• **Goal of the exercise**
Return exactly the lines of the data below, from the one that contains "se connecter à distance au patrimoine" through the final line, and leave out every picture.

Provided data below:

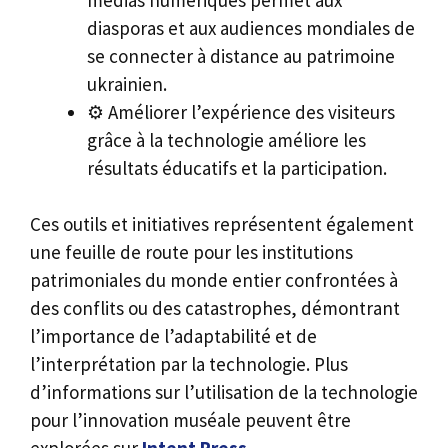
diasporas et aux audiences mondiales de
se connecter à distance au patrimoine
ukrainien.
⚙️ Améliorer l’expérience des visiteurs
grâce à la technologie améliore les
résultats éducatifs et la participation.
Ces outils et initiatives représentent également
une feuille de route pour les institutions
patrimoniales du monde entier confrontées à
des conflits ou des catastrophes, démontrant
l’importance de l’adaptabilité et de
l’interprétation par la technologie. Plus
d’informations sur l’utilisation de la technologie
pour l’innovation muséale peuvent être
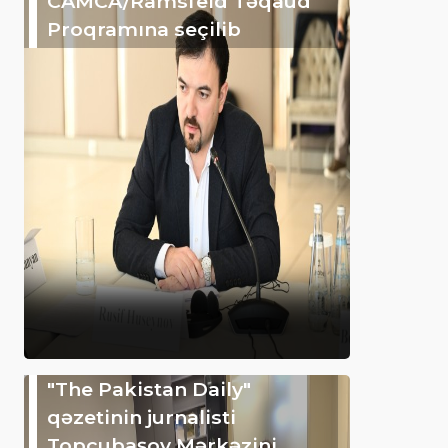
CAMCA/Ramsfeld Təqaüd
Proqramına seçilib
"The Pakistan Daily"
qəzetinin jurnalisti
Topçubaşov Mərkəzini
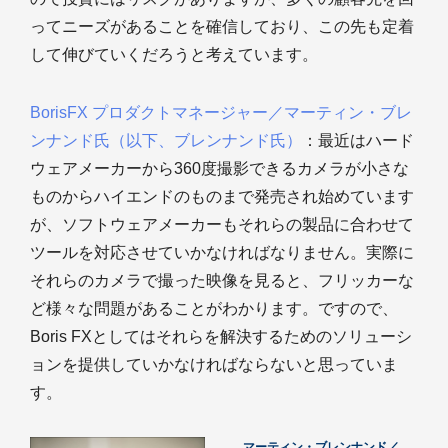
ってニーズがあることを確信しており、この先も定着
して伸びていくだろうと考えています。
BorisFX プロダクトマネージャー／マーティン・ブレ
ンナンド氏（以下、ブレンナンド氏）
：最近はハード
ウェアメーカーから360度撮影できるカメラが小さな
ものからハイエンドのものまで発売され始めています
が、ソフトウェアメーカーもそれらの製品に合わせて
ツールを対応させていかなければなりません。実際に
それらのカメラで撮った映像を見ると、フリッカーな
ど様々な問題があることがわかります。ですので、
Boris FXとしてはそれらを解決するためのソリューシ
ョンを提供していかなければならないと思っていま
す。
マーティン・ブレンナンド／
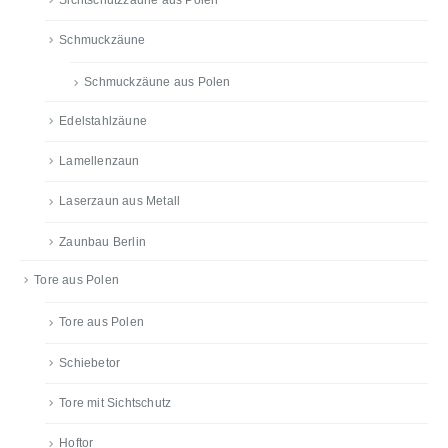
Schmuckzäune
Schmuckzäune aus Polen
Edelstahlzäune
Lamellenzaun
Laserzaun aus Metall
Zaunbau Berlin
Tore aus Polen
Tore aus Polen
Schiebetor
Tore mit Sichtschutz
Hoftor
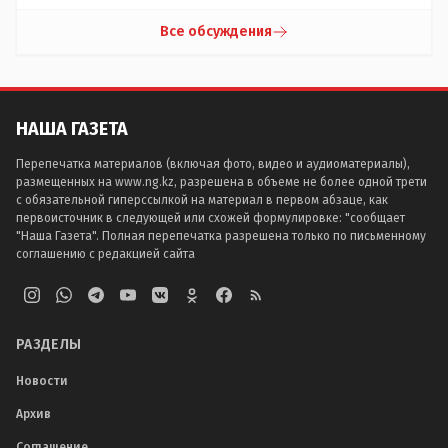
Все обсуждения
НАША ГАЗЕТА
Перепечатка материалов (включая фото, видео и аудиоматериалы),
размещенных на www.ng.kz, разрешена в объеме не более одной трети
с обязательной гиперссылкой на материал в первом абзаце, как
первоисточник в следующей или схожей формулировке: "сообщает
"Наша Газета". Полная перепечатка разрешена только по письменному
соглашению с редакцией сайта
РАЗДЕЛЫ
Новости
Архив
Соглашение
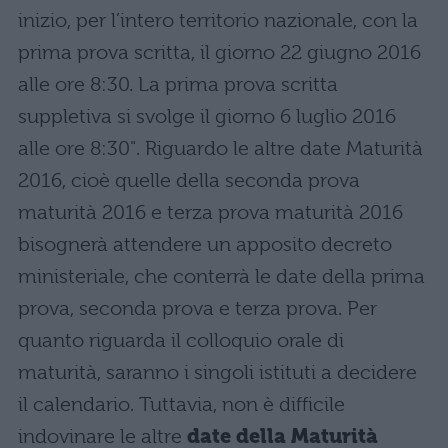
inizio, per l’intero territorio nazionale, con la
prima prova scritta, il giorno 22 giugno 2016
alle ore 8:30. La prima prova scritta
suppletiva si svolge il giorno 6 luglio 2016
alle ore 8:30". Riguardo le altre date Maturità
2016, cioè quelle della seconda prova
maturità 2016 e terza prova maturità 2016
bisognerà attendere un apposito decreto
ministeriale, che conterrà le date della prima
prova, seconda prova e terza prova. Per
quanto riguarda il colloquio orale di
maturità, saranno i singoli istituti a decidere
il calendario. Tuttavia, non è difficile
indovinare le altre
date della Maturità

End of Provided data.

• **Solution to the exercise**
se connecter à distance au patrimoine
ukrainien.
⚙️ Améliorer l’expérience des visiteurs
grâce à la technologie améliore les
résultats éducatifs et la participation.
Ces outils et initiatives représentent également
une feuille de route pour les institutions
patrimoniales du monde entier confrontées à
des conflits ou des catastrophes, démontrant
l’importance de l’adaptabilité et de
l’interprétation par la technologie. Plus
d’informations sur l’utilisation de la technologie
pour l’innovation muséale peuvent être
CAMCA/Ramsfeld Təqaüd
Proqramına seçilib
"The Pakistan Daily"
qəzetinin jurnalisti
Topçubaşov Mərkəzini
ってニーズがあることを確信しており、この先も定着
して伸びていくだろうと考えています。
BorisFX プロダクトマネージャー／マーティン・ブレ
ンナンド氏（以下、ブレンナンド氏）
：最近はハード
ウェアメーカーから360度撮影できるカメラが小さな
ものからハイエンドのものまで発売され始めています
が、ソフトウェアメーカーもそれらの製品に合わせて
ツールを対応させていかなければなりません。実際に
それらのカメラで撮った映像を見ると、フリッカーな
ど様々な問題があることがわかります。ですので、
Boris FXとしてはそれらを解決するためのソリューシ
ョンを提供していかなければならないと思っていま
す。
マーティン・ブレンナンド／
Schmuckzäune
Schmuckzäune aus Polen
Edelstahlzäune
Lamellenzaun
Laserzaun aus Metall
Zaunbau Berlin
Tore aus Polen
Tore aus Polen
Schiebetor
Tore mit Sichtschutz
Hoftor
Все обсуждения
НАША ГАЗЕТА
Перепечатка материалов (включая фото, видео и аудиоматериалы),
размещенных на www.ng.kz, разрешена в объеме не более одной трети
с обязательной гиперссылкой на материал в первом абзаце, как
первоисточник в следующей или схожей формулировке: "сообщает
"Наша Газета". Полная перепечатка разрешена только по письменному
соглашению с редакцией сайта
РАЗДЕЛЫ
Новости
Архив
Соглашение
inizio, per l’intero territorio nazionale, con la
prima prova scritta, il giorno 22 giugno 2016
alle ore 8:30. La prima prova scritta
suppletiva si svolge il giorno 6 luglio 2016
alle ore 8:30". Riguardo le altre date Maturità
2016, cioè quelle della seconda prova
maturità 2016 e terza prova maturità 2016
bisognerà attendere un apposito decreto
ministeriale, che conterrà le date della prima
prova, seconda prova e terza prova. Per
quanto riguarda il colloquio orale di
maturità, saranno i singoli istituti a decidere
il calendario. Tuttavia, non è difficile
indovinare le altre
date della Maturità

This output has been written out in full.